▶ Instructions to follow:
All lines from the one containing "Answer in <instances>...</instances>. Segment colon" through the end of the data below are to be transcribed exactly. Leave out the rest.

▶ Listed entries:
--- START ---

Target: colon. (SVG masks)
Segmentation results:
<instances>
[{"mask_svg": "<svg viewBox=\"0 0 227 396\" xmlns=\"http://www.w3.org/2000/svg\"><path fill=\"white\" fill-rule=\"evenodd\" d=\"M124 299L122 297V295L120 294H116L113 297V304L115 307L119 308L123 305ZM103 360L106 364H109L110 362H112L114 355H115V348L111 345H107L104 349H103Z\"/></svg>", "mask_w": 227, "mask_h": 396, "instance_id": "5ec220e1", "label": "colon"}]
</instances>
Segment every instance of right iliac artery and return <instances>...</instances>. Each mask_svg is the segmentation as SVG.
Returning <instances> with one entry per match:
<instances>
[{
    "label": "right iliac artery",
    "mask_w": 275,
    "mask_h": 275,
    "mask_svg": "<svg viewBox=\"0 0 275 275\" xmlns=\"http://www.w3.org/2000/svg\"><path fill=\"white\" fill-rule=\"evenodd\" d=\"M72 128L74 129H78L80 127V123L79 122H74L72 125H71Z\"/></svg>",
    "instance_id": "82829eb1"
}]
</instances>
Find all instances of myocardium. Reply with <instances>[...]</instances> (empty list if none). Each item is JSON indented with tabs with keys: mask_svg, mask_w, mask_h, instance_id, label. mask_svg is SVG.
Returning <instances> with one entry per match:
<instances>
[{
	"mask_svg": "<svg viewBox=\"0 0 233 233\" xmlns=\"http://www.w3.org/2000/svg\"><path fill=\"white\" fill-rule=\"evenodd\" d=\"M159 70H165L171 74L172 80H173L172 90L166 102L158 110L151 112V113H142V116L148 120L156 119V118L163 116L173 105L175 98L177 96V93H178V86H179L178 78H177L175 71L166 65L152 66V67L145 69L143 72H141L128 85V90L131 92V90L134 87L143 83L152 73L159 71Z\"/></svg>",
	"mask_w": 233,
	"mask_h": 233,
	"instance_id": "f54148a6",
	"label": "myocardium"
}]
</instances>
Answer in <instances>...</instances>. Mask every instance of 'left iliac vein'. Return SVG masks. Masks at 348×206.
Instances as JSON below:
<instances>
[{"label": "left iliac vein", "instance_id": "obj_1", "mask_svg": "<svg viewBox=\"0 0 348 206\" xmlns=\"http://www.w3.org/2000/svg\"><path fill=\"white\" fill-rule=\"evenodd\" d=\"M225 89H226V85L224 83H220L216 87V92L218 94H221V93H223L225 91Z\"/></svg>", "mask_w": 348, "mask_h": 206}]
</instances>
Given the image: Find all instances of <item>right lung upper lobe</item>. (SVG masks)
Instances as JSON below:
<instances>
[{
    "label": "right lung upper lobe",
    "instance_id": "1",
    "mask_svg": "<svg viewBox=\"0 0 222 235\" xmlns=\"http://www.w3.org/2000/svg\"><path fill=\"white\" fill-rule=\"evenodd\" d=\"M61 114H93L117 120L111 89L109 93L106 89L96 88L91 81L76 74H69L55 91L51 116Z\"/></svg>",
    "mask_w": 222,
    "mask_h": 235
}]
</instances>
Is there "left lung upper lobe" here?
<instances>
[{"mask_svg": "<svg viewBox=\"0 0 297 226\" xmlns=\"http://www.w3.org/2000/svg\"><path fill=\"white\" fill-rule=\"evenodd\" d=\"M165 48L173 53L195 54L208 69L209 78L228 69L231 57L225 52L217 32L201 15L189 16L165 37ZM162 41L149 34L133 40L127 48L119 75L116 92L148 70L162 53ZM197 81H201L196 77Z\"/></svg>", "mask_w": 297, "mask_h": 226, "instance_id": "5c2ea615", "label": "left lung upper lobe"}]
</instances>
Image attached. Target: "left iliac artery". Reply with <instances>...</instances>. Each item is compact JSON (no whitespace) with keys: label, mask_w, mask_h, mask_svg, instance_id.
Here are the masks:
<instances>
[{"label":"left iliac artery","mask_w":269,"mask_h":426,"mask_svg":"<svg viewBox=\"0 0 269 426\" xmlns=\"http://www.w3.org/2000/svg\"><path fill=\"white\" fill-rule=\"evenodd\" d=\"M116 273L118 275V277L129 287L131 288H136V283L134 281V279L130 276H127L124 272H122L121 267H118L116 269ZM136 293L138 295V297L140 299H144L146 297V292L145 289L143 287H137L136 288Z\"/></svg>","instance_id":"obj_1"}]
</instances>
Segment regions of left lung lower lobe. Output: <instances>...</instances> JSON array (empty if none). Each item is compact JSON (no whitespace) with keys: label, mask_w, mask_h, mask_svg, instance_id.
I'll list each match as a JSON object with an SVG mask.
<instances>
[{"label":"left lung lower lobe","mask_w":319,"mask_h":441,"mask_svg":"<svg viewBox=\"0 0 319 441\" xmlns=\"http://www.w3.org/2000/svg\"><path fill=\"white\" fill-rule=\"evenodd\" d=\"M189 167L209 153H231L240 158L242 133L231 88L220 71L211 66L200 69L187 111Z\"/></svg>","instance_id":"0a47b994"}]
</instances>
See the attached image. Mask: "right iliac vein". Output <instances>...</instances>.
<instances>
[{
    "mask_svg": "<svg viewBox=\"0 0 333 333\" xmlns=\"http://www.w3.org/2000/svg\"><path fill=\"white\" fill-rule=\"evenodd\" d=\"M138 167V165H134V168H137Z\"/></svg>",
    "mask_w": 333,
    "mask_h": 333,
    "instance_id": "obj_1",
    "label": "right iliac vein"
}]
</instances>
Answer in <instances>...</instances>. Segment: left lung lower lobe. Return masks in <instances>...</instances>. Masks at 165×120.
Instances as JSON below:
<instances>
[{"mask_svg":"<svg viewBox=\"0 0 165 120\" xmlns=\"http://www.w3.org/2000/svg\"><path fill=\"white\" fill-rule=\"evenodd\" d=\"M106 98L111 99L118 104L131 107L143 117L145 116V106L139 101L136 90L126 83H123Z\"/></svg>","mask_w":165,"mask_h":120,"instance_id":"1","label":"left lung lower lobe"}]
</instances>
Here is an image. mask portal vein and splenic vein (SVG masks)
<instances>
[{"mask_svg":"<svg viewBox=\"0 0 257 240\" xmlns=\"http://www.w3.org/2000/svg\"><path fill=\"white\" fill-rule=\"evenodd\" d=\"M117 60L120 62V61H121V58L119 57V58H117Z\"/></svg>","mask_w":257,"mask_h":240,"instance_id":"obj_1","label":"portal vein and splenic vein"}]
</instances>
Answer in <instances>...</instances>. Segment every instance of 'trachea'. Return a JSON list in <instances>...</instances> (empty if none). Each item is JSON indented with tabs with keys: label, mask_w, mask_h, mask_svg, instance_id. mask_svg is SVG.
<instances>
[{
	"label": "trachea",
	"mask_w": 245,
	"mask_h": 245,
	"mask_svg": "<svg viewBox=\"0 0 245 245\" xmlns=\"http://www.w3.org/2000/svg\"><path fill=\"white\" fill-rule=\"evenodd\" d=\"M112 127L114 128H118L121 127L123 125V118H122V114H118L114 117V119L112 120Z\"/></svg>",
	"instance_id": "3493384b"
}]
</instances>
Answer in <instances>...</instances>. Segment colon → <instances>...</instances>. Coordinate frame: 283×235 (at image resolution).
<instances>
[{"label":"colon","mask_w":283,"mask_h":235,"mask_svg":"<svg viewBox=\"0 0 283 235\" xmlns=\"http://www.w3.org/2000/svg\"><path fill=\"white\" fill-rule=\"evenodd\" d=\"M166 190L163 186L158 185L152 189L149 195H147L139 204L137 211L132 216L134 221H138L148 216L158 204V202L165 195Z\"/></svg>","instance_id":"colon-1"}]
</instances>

--- END ---

▶ Response for this exercise:
Answer in <instances>...</instances>. Segment colon → <instances>...</instances>. Coordinate frame: 283×235 (at image resolution).
<instances>
[{"label":"colon","mask_w":283,"mask_h":235,"mask_svg":"<svg viewBox=\"0 0 283 235\" xmlns=\"http://www.w3.org/2000/svg\"><path fill=\"white\" fill-rule=\"evenodd\" d=\"M166 190L163 186L158 185L152 189L149 195H147L139 204L137 211L132 216L134 221H138L148 216L158 204V202L165 195Z\"/></svg>","instance_id":"colon-1"}]
</instances>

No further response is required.